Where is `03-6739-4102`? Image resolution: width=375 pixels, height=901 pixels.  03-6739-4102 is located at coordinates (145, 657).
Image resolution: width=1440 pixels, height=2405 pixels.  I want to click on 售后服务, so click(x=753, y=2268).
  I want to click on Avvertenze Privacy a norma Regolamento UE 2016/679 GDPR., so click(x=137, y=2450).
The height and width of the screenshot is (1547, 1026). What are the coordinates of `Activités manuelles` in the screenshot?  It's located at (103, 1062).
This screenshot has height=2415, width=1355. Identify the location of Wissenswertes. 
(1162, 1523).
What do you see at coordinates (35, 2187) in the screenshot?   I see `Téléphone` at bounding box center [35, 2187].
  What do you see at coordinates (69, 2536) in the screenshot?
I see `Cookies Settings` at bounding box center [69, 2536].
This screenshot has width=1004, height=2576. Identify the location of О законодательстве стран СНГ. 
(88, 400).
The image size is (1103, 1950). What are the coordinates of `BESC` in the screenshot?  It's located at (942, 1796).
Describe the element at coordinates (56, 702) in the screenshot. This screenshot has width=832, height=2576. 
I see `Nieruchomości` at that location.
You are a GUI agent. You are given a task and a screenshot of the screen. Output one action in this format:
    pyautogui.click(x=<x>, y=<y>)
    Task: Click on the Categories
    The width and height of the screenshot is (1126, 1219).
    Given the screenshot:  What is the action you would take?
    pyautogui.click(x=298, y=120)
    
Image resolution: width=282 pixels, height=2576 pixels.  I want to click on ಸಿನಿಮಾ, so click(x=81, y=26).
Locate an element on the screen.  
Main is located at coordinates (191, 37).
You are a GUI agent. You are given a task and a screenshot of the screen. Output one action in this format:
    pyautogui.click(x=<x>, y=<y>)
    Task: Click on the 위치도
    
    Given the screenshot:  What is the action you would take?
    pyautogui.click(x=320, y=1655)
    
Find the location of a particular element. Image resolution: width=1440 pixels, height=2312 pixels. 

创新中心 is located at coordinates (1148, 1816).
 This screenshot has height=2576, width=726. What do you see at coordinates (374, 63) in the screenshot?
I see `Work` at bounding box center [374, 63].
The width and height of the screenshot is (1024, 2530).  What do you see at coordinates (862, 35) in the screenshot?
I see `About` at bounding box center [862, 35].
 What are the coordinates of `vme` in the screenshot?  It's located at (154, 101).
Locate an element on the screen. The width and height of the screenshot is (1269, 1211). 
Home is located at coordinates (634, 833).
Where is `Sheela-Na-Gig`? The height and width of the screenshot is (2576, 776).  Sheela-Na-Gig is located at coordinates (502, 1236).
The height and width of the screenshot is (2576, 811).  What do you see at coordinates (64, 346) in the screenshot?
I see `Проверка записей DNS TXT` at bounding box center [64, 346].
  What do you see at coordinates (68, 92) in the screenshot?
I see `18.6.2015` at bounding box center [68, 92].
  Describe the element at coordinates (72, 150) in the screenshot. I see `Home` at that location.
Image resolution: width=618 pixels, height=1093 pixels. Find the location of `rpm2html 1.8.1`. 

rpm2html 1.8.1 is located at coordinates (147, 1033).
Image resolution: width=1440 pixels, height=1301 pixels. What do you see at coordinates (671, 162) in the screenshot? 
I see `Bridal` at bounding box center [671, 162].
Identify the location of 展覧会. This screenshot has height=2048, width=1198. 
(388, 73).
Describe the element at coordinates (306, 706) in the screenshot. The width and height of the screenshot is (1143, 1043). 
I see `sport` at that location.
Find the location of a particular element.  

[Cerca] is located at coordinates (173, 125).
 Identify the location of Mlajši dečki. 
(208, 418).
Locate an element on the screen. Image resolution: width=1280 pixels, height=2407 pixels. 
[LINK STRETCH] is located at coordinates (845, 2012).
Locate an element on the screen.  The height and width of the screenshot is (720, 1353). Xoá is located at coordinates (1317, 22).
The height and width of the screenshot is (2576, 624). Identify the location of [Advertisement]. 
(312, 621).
•••
• _How to complete this task_
Every one of the records is to be copied word for word.

• _Result of this exercise_
Where is `03-6739-4102`? Image resolution: width=375 pixels, height=901 pixels.  03-6739-4102 is located at coordinates (145, 657).
Image resolution: width=1440 pixels, height=2405 pixels.  I want to click on 售后服务, so click(x=753, y=2268).
  I want to click on Avvertenze Privacy a norma Regolamento UE 2016/679 GDPR., so click(x=137, y=2450).
The height and width of the screenshot is (1547, 1026). What are the coordinates of `Activités manuelles` in the screenshot?  It's located at (103, 1062).
This screenshot has height=2415, width=1355. Identify the location of Wissenswertes. 
(1162, 1523).
What do you see at coordinates (35, 2187) in the screenshot?   I see `Téléphone` at bounding box center [35, 2187].
  What do you see at coordinates (69, 2536) in the screenshot?
I see `Cookies Settings` at bounding box center [69, 2536].
This screenshot has width=1004, height=2576. Identify the location of О законодательстве стран СНГ. 
(88, 400).
The image size is (1103, 1950). What are the coordinates of `BESC` in the screenshot?  It's located at (942, 1796).
Describe the element at coordinates (56, 702) in the screenshot. This screenshot has width=832, height=2576. 
I see `Nieruchomości` at that location.
You are a GUI agent. You are given a task and a screenshot of the screen. Output one action in this format:
    pyautogui.click(x=<x>, y=<y>)
    Task: Click on the Categories
    The width and height of the screenshot is (1126, 1219).
    Given the screenshot:  What is the action you would take?
    pyautogui.click(x=298, y=120)
    
Image resolution: width=282 pixels, height=2576 pixels.  I want to click on ಸಿನಿಮಾ, so click(x=81, y=26).
Locate an element on the screen.  
Main is located at coordinates (191, 37).
You are a GUI agent. You are given a task and a screenshot of the screen. Output one action in this format:
    pyautogui.click(x=<x>, y=<y>)
    Task: Click on the 위치도
    
    Given the screenshot:  What is the action you would take?
    pyautogui.click(x=320, y=1655)
    
Find the location of a particular element. Image resolution: width=1440 pixels, height=2312 pixels. 

创新中心 is located at coordinates (1148, 1816).
 This screenshot has height=2576, width=726. What do you see at coordinates (374, 63) in the screenshot?
I see `Work` at bounding box center [374, 63].
The width and height of the screenshot is (1024, 2530).  What do you see at coordinates (862, 35) in the screenshot?
I see `About` at bounding box center [862, 35].
 What are the coordinates of `vme` in the screenshot?  It's located at (154, 101).
Locate an element on the screen. The width and height of the screenshot is (1269, 1211). 
Home is located at coordinates (634, 833).
Where is `Sheela-Na-Gig`? The height and width of the screenshot is (2576, 776).  Sheela-Na-Gig is located at coordinates (502, 1236).
The height and width of the screenshot is (2576, 811).  What do you see at coordinates (64, 346) in the screenshot?
I see `Проверка записей DNS TXT` at bounding box center [64, 346].
  What do you see at coordinates (68, 92) in the screenshot?
I see `18.6.2015` at bounding box center [68, 92].
  Describe the element at coordinates (72, 150) in the screenshot. I see `Home` at that location.
Image resolution: width=618 pixels, height=1093 pixels. Find the location of `rpm2html 1.8.1`. 

rpm2html 1.8.1 is located at coordinates (147, 1033).
Image resolution: width=1440 pixels, height=1301 pixels. What do you see at coordinates (671, 162) in the screenshot? 
I see `Bridal` at bounding box center [671, 162].
Identify the location of 展覧会. This screenshot has height=2048, width=1198. 
(388, 73).
Describe the element at coordinates (306, 706) in the screenshot. The width and height of the screenshot is (1143, 1043). 
I see `sport` at that location.
Find the location of a particular element.  

[Cerca] is located at coordinates (173, 125).
 Identify the location of Mlajši dečki. 
(208, 418).
Locate an element on the screen. Image resolution: width=1280 pixels, height=2407 pixels. 
[LINK STRETCH] is located at coordinates (845, 2012).
Locate an element on the screen.  The height and width of the screenshot is (720, 1353). Xoá is located at coordinates (1317, 22).
The height and width of the screenshot is (2576, 624). Identify the location of [Advertisement]. 
(312, 621).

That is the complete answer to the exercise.